**EXERCISE DIRECTIONS:** Using the listing below, set down each line from the line containing "Lead Mechanic" through the line containing "Athletes Lounge is", both ends included, exactly and with nothing added.

**DATASET RECORDS:**

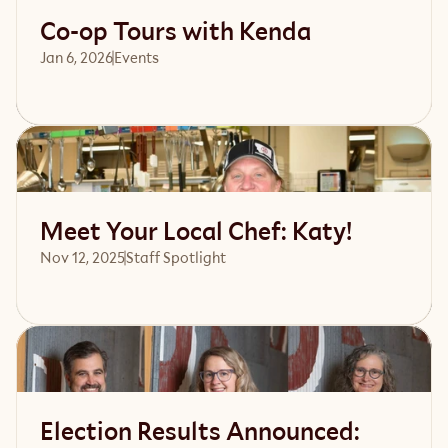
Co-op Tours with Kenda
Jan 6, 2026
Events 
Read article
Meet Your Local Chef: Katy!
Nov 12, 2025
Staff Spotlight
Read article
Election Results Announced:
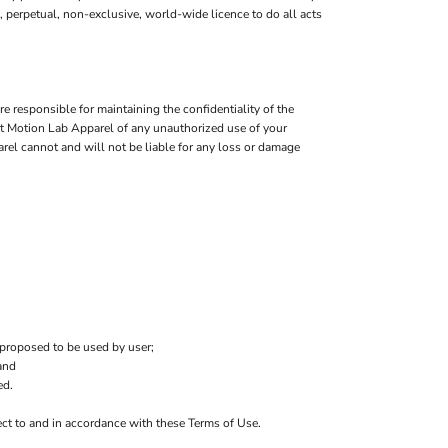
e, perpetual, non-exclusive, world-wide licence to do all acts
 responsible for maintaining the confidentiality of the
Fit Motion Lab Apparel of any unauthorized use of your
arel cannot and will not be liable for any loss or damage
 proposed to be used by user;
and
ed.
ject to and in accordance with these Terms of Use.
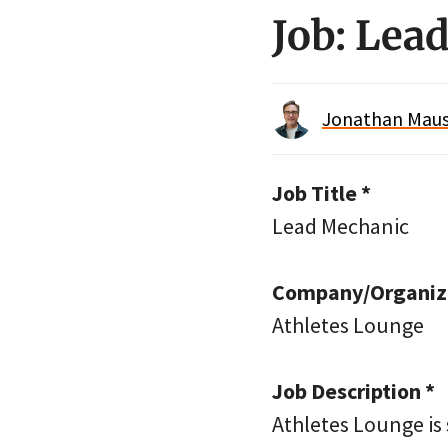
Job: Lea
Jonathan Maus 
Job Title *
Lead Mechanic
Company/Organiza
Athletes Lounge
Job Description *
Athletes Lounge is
...
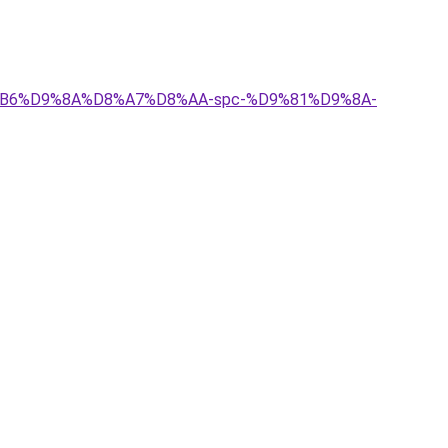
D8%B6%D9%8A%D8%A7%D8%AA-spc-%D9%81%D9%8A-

**ANSWER SPACE:**
Lead Mechanic
Company/Organiza
Athletes Lounge
Job Description *
Athletes Lounge is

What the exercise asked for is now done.